*** Block opens ***

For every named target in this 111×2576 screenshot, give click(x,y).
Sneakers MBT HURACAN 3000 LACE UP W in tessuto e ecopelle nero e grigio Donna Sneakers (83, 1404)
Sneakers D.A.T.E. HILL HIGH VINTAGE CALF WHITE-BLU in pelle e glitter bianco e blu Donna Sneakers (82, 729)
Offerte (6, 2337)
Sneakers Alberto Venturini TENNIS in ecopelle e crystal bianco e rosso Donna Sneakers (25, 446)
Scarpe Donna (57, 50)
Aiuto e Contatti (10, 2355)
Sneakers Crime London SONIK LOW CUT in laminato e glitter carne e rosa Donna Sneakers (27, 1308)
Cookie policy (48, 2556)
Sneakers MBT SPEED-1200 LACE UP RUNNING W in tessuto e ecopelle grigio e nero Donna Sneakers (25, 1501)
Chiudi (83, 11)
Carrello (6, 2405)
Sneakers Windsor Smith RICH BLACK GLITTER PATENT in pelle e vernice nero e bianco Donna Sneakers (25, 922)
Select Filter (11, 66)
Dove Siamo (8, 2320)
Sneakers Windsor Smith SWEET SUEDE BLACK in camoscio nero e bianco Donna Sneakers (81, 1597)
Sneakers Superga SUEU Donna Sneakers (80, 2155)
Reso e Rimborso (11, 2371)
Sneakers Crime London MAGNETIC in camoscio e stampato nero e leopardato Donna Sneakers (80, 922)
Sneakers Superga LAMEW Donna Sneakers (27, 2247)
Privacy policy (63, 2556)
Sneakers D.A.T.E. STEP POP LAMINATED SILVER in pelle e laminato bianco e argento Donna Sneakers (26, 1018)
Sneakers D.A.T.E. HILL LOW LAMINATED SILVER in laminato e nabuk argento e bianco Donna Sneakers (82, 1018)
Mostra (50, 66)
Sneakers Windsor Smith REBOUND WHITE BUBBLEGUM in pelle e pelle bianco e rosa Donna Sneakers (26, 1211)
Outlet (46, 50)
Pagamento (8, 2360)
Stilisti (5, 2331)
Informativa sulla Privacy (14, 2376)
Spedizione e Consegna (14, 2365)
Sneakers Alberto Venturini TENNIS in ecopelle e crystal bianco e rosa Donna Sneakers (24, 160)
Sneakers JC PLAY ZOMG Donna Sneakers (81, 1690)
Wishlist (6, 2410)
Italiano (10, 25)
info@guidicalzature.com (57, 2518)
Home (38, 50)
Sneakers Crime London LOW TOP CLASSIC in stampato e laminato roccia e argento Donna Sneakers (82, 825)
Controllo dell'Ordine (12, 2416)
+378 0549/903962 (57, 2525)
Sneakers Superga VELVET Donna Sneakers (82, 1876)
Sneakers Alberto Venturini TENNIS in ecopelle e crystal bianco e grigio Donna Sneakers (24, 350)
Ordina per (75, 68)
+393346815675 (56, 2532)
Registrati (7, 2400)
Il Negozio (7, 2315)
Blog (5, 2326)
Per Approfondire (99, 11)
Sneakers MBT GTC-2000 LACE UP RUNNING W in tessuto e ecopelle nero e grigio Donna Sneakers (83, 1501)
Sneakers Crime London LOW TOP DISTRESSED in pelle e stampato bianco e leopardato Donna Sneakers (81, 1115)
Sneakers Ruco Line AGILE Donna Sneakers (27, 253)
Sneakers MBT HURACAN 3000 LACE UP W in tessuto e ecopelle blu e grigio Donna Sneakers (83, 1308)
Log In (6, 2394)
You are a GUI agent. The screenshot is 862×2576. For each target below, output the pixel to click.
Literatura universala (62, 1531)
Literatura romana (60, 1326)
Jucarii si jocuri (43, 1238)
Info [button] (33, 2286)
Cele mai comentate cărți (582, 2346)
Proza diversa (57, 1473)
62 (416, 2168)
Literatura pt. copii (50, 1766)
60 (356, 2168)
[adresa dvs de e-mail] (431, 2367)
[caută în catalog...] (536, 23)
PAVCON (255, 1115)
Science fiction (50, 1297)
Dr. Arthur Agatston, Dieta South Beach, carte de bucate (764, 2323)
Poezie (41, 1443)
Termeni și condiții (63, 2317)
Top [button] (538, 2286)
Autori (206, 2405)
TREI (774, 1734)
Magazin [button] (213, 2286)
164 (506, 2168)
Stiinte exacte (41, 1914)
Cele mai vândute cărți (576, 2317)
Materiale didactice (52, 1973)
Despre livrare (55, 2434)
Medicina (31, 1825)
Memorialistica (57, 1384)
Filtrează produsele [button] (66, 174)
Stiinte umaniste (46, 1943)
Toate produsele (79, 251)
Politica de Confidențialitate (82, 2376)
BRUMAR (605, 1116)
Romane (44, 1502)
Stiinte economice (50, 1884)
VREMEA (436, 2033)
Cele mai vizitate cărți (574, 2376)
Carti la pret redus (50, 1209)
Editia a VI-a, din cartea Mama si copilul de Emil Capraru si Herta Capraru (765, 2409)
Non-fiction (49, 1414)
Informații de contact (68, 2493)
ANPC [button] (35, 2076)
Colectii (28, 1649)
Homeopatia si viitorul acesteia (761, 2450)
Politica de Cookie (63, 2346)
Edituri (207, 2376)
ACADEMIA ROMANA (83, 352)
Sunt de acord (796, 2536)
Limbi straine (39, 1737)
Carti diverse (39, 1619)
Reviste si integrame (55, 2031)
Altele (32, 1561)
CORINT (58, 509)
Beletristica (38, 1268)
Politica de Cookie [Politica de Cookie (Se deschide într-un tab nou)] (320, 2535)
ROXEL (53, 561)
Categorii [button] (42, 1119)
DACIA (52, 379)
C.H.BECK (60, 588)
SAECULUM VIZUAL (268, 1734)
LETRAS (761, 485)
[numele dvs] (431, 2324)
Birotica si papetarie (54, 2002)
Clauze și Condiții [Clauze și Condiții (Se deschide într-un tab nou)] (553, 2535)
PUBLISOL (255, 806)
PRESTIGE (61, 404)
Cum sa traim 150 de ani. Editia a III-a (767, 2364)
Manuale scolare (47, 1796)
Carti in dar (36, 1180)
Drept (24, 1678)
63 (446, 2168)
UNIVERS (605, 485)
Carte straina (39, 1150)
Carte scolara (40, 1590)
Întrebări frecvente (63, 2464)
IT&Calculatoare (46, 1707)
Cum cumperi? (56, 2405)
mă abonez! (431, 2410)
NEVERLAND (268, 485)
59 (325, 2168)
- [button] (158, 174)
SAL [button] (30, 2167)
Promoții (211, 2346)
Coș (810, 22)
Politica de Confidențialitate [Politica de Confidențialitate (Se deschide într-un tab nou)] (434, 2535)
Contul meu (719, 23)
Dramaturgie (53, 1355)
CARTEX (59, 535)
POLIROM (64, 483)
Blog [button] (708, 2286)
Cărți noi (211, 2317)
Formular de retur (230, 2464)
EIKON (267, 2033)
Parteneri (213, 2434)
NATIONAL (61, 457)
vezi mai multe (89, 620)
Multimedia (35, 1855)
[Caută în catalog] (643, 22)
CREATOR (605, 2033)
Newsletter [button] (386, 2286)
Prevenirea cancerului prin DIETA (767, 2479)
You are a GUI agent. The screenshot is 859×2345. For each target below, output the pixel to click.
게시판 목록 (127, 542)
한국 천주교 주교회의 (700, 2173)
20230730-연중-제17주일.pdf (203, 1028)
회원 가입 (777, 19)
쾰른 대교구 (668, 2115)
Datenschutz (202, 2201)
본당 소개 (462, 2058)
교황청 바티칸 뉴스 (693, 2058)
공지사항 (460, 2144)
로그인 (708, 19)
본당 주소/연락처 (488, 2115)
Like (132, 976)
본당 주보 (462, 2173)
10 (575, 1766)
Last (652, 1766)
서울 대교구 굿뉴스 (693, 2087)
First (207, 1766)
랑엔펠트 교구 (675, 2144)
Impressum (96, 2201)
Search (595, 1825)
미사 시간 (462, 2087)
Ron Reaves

*** Block closes ***

All lines above that contain the word "pixel" are to be copied.

◆ RESPONSE TO THIS EXERCISE:
You are a GUI agent. The screenshot is 862×2576. For each target below, output the pixel to click.
You are a GUI agent. The screenshot is 859×2345. For each target below, output the pixel to click.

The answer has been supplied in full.